Systematic identification of variables from an xarray Dataset

jthielen commented 6 years ago

Corresponding to #860, it would seem useful to also be able to systematically identify variables from an xarray Dataset. A simple use-case would be something like what motivated this issue, #662, where we want to identify each of the components of the 3D wind field and then do some calculations on those. This also would likely be a prerequisite for #3 (whenever enough pieces are in place for that to be implemented).

A initial approach could be simply searching for the standard_name attribute and strictly adhering to the CF Standard Name list, while giving some option to the user to supply a dictionary to fill standard names where they are missing. However, would there be cases where we don't have a CF standard name for the quantity we want? Or, should there be some kind of automatic processing to fill in for missing standard_name attributes? But, then again, anything too much more flexible/complex would likely become even messier than systematic coordinate identification ended up being.
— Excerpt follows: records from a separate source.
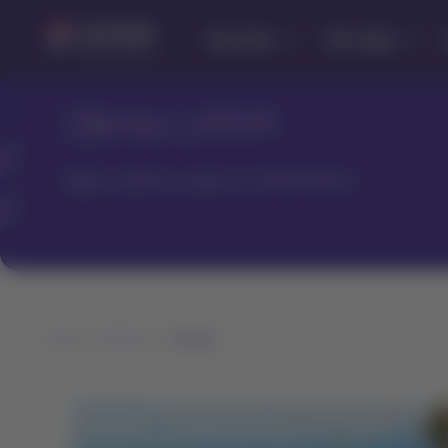
Saltar
Saltar al
Latam
al
contenido
Descubre
Mis viajes
Navegación
Airlines
menú.
principal.
de
secciones
BlackFriday
de
2021
Ofertas LATAM
usuario.
Elige tu destino y viaja con LATAM Airlines
Inicio
Destinos
Ofertas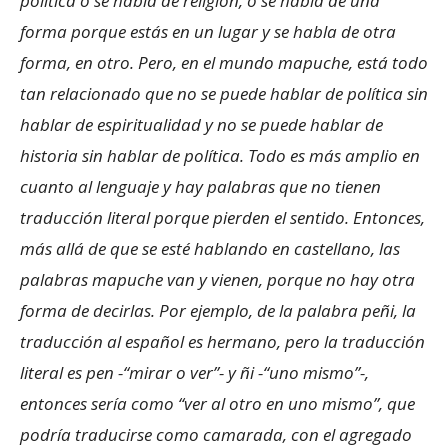
política o se habla de religión, o se habla de una
forma porque estás en un lugar y se habla de otra
forma, en otro. Pero, en el mundo mapuche, está todo
tan relacionado que no se puede hablar de política sin
hablar de espiritualidad y no se puede hablar de
historia sin hablar de política. Todo es más amplio en
cuanto al lenguaje y hay palabras que no tienen
traducción literal porque pierden el sentido. Entonces,
más allá de que se esté hablando en castellano, las
palabras mapuche van y vienen, porque no hay otra
forma de decirlas. Por ejemplo, de la palabra peñi, la
traducción al español es hermano, pero la traducción
literal es pen -“mirar o ver”- y ñi -“uno mismo”-,
entonces sería como “ver al otro en uno mismo”, que
podría traducirse como camarada, con el agregado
dopplershift commented 6 years ago

Is it worth allowing overwriting rather than telling people to do:

my_data.attrs()['standard_name'] = 'air_temperature'

jthielen commented 6 years ago

I'm not sure...that definitely seems like a good approach for DataArrays, but since (I'd presume) this is most useful on Datasets, that approach would end up like

my_data['temperature_isobaric'].attrs()['standard_name'] = 'air_temperature'
my_data['relative_humidity_isobaric'].attrs()['standard_name'] = 'relative_humidity'
my_data['geopotential_height_isobaric'].attrs()['standard_name'] = 'geopotential_height'

versus something less verbose such as

data.metpy.parse_cf(variables={'temperature_isobaric': 'air_temperature',
                               'relative_humidity_isobaric': 'relative_humidity',
                               'geopotential_height_isobaric': 'geopotential_height'})
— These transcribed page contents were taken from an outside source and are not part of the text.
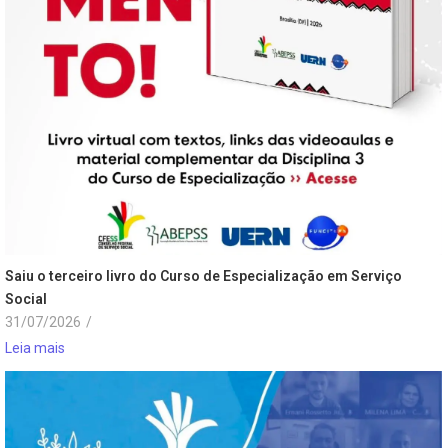
Saiu o terceiro livro do Curso de Especialização em Serviço
Social
31/07/2026
/
Leia mais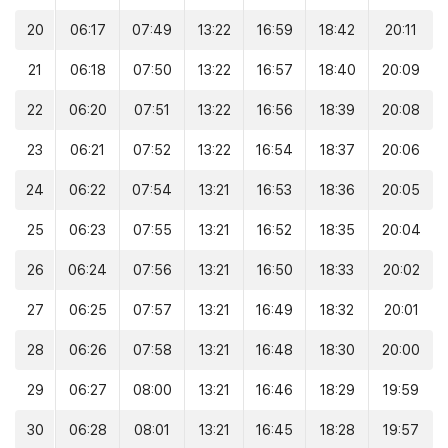
20
06:17
07:49
13:22
16:59
18:42
20:11
21
06:18
07:50
13:22
16:57
18:40
20:09
22
06:20
07:51
13:22
16:56
18:39
20:08
23
06:21
07:52
13:22
16:54
18:37
20:06
24
06:22
07:54
13:21
16:53
18:36
20:05
25
06:23
07:55
13:21
16:52
18:35
20:04
26
06:24
07:56
13:21
16:50
18:33
20:02
27
06:25
07:57
13:21
16:49
18:32
20:01
28
06:26
07:58
13:21
16:48
18:30
20:00
29
06:27
08:00
13:21
16:46
18:29
19:59
30
06:28
08:01
13:21
16:45
18:28
19:57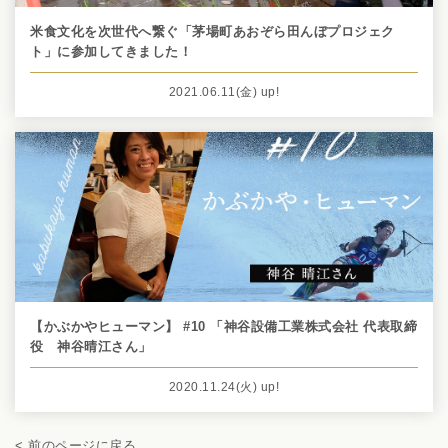
米食文化を次世代へ繋ぐ「茅場町あおぞら田んぼプロジェク
ト」に参加してきました！
2021.06.11
(金)
up!
【かぶかやヒューマン】 #10 「神谷設備工業株式会社 代表取締
役 神谷晴江さん」
2020.11.24
(火)
up!
< 前のページに戻る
I'd prefer the second, but what do you think?

dopplershift commented 6 years ago

Do you have a current set of data where this feature is necessary?

jthielen commented 6 years ago

In regards to the feature of systematic identification itself, it's mostly just the motivating example mentioned above at this point, but I could also see it opening up possibilities for calculations in the future if the user just passed a dataset, and the function could pull out what it needed.

In regards to filling in the standard_name, most sets of data I've been working with would need this, especially since most of the GRIB-converted data coming from THREDDS servers I've used are missing the standard_name attribute (this includes the NARR and Irma GFS examples in staticdata). Also, no surprise, but non-post-processed WRF output seems to lack it as well.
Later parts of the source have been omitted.